Pas de première communion dans le film, juste un spectacle de cabaret venant de la ville dans le bistrot de leurs hôtes, homos eux aussi, installés dans un village. Différence sociale, mais aussi d’attitude. Le personnage du chanteur Baby Sun, un peu méprisant avec les « ploucs » comme il dit, est assez désagréable. « Oui, il est infect mais ensuite, il s’excuse auprès de Youssef. Qui rêve complètement, se monte la tête pour trouver un moyen de partir. Et finalement, il va rester. L’attitude de Baby Sun dans le magasin est indéfendable. Il provoque une dame par ailleurs déplaisante elle-même, mais rien ne peut justifier de se comporter comme cela. »

Les artistes de cabaret arrivent à la campagne. Photo La traverse

Un adolescent malicieux et heureux de partir

La deuxième histoire se passe à La Chapelle St Mesmin. « C’est un adolescent coquin qui se promène dans les rues de La Chapelle à la fin de l’été. Il ne sait pas trop où il va aller l’année qui vient. Pour passer le temps, il met des chaussures de femme. Et finalement ça ne provoque pas vraiment de grosses réactions. Il sait qu’il va partir et cela lui convient.
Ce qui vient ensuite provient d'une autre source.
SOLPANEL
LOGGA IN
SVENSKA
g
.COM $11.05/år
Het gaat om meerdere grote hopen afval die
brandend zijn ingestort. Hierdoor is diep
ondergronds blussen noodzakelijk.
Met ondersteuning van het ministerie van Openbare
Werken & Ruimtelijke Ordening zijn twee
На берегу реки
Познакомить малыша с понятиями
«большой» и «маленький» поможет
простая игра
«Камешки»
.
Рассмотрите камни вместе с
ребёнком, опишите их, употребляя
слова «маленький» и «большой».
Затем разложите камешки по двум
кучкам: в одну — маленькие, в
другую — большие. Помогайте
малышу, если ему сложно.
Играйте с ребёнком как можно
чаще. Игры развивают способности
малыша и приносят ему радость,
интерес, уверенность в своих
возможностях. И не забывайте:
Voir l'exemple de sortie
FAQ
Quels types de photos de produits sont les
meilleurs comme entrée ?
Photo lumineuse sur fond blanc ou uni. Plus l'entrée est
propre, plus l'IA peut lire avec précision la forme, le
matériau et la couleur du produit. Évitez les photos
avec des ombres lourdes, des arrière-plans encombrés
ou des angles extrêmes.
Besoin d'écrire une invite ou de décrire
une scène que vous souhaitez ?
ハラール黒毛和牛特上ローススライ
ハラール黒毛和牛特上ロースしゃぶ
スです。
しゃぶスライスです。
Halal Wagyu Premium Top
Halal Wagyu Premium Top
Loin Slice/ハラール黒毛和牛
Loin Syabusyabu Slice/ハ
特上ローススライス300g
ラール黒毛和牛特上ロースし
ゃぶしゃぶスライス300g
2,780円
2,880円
En revanche son copain-amoureux, qui va rester, se sent abandonné. » L’adolescent parcourt les rues de La Chapelle dans des travellings qui le suivent, cadrant ses jambes nues et ses chaussures de femmes, avec en fond le goudron et les marques au sol dans un travail d’images quasi-graphique.
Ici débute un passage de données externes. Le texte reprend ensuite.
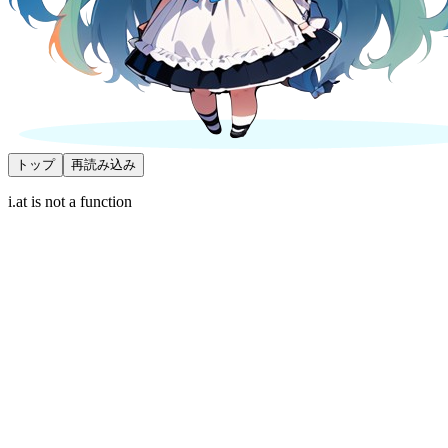
トップ
再読み込み
i.at is not a function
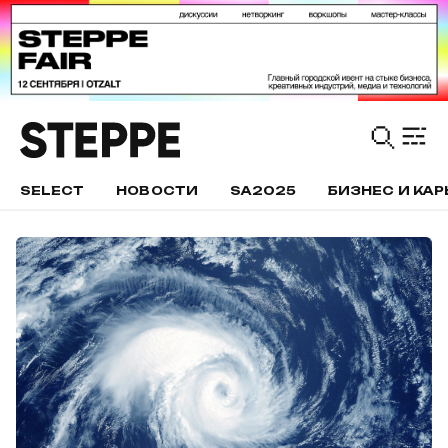
SELECT
НОВОСТИ
SA2025
БИЗНЕС И КАР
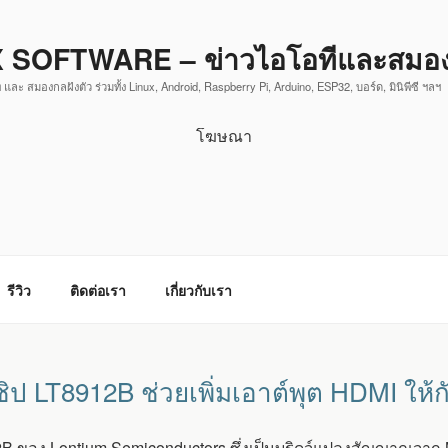
 SOFTWARE – ข่าวไอโอทีและสมองก
 และ สมองกลฝังตัว ร่วมทั้ง Linux, Android, Raspberry Pi, Arduino, ESP32, บอร์ด, มินิพีซี ฯลฯ
โฆษณา
รีวิว
ติดต่อเรา
เกี่ยวกับเรา
ิป LT8912B ช่วยเพิ่มเอาต์พุต HDMI ให้
12B ของ Lontium Semiconductors ซึ่งเป็นบริดจ์แปลงสัญญาณจา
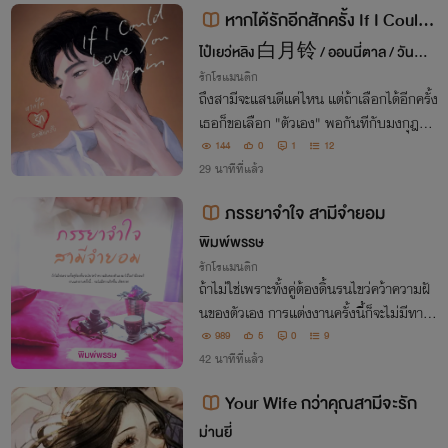
หากได้รักอีกสักครั้ง If I Could
Love You Again
ไป๋เยว่หลิง 白月铃 / ออนนี่ตาล / วันพุธ
สุดที่รัก
รักโรแมนติก
ถึงสามีจะแสนดีแค่ไหน แต่ถ้าเลือกได้อีกครั้ง
เธอก็ขอเลือก "ตัวเอง" พอกันทีกับมงกุฎศรี
ภรรยา จากนี้เธอคือช้างเท้าหน้าของตัวเอง ส่
144
0
1
12
วนเขาคือ 'สามีเก่า' ที่เธอจะปล่อยมือชั่วนิรัน
29 นาทีที่แล้ว
ดร์!
ภรรยาจำใจ สามีจำยอม
พิมพ์พรรษ
รักโรแมนติก
ถ้าไม่ใช่เพราะทั้งคู่ต้องดิ้นรนไขว่คว้าความฝั
นของตัวเอง การแต่งงานครั้งนี้ก็จะไม่มีทางเ
กิดขึ้น โดยเด็ดขาด
989
5
0
9
42 นาทีที่แล้ว
Your Wife กว่าคุณสามีจะรัก
ม่านยี่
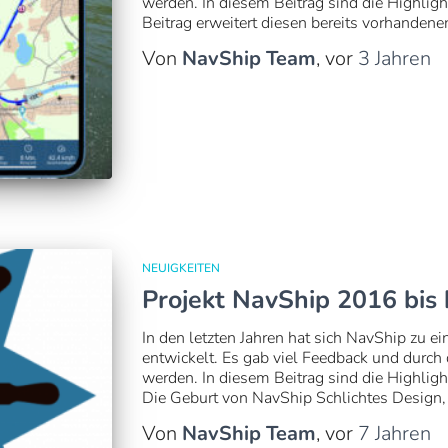
werden. In diesem Beitrag sind die Highlig
Beitrag erweitert diesen bereits vorhanden
Von
NavShip Team
, vor
3 Jahren
NEUIGKEITEN
Projekt NavShip 2016 bis
In den letzten Jahren hat sich NavShip zu e
entwickelt. Es gab viel Feedback und durch
werden. In diesem Beitrag sind die Highlig
Die Geburt von NavShip Schlichtes Design,
Von
NavShip Team
, vor
7 Jahren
Un jeu de séduction doux-amer

La troisième histoire développe une problématique autour du costume. « Un jeune homme, qui a sans doute répondu à une annonce sur les réseaux, arrive chez un homme plus âgé que lui, Mathieu, pour une séance photos. » Ce professeur d’espagnol, homo bien installé dans un village non loin de Montargis, « aime bien les photos de charme. Il pratique cela de manière très esthétique, avec tout le côté artistique du costume évoquant le théâtre, les rôles. Le jeune homme pense vraiment que c’est un plan rencontre. Et il est très déçu quand Mathieu ne répond pas à ses avances. Il y a tout un jeu entre jeune et vieux. Ce jeune homme, sans doute par ailleurs très seul, a besoin de séduire. Avec toute une conscience, une problématique du temps qui passe. Au cours de la nuit qu’il passe seul, il s’installe à la place de Mathieu, à son bureau, et efface toutes ses photos de son ordinateur. Il cherche à le blesser, à le salir. Il lui dit qu’il le dégoûte. Peut-être il se voit en Mathieu, se dit que c’est ce qu’il va devenir. Donc c’est aussi un dégoût de soi. »
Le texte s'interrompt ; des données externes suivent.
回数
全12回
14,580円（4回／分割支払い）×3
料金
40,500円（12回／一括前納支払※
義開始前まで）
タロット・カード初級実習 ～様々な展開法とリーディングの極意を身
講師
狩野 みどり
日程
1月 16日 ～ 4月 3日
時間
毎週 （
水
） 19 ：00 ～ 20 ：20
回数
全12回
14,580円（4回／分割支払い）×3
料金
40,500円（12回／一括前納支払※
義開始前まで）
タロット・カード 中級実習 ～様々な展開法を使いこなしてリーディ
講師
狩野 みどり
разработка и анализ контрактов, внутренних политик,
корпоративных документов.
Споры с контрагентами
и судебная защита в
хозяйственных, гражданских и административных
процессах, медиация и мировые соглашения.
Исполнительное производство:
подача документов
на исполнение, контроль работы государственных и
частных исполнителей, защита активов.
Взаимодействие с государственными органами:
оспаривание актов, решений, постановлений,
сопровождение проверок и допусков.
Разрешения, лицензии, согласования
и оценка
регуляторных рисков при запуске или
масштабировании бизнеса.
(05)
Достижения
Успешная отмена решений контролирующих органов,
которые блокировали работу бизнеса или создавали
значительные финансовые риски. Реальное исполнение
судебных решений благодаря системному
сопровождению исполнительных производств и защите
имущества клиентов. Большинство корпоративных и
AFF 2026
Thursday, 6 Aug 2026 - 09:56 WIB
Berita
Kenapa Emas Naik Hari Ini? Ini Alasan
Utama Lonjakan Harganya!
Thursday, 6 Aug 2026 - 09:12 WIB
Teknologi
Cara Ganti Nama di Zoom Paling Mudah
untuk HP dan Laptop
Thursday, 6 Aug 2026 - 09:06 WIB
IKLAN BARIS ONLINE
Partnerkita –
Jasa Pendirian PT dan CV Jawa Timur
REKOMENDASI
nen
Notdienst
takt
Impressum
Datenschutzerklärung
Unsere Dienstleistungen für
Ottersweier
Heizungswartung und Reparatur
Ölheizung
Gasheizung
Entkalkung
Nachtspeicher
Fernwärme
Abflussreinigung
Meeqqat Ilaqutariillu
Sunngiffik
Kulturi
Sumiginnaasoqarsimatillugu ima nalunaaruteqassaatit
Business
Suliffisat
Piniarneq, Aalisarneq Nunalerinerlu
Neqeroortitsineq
Sur le tournage de Seuls les pirates. Photo Géraldine Sequin

La thématique du costume revient dans les trois histoires. « Les jeunes sont isolés. Ils ont besoin d’un imaginaire fort pour s’en sortir, pour construire une projection d’eux-mêmes.
Le costume est un bon moyen de devenir un autre. Parce que ce qui relie ces histoires, c’est vraiment une envie d’ailleurs. »
Pour trouver l’amour, sans doute, l’amour à en mourir comme on le rêve quand on est ado. Mais « l’amour, on n’en meurt plus », chante Mr K au cabaret ambulant. Qui vient de la ville, pourtant. Et qui donne le ton doux mais très amer du film de Gaël.

Des garçons de province

Séance en présence de Gaël Lépingle et de Michaël Dacheux, scénariste

mercredi 8 février, 19h30 au cinéma Les Carmes.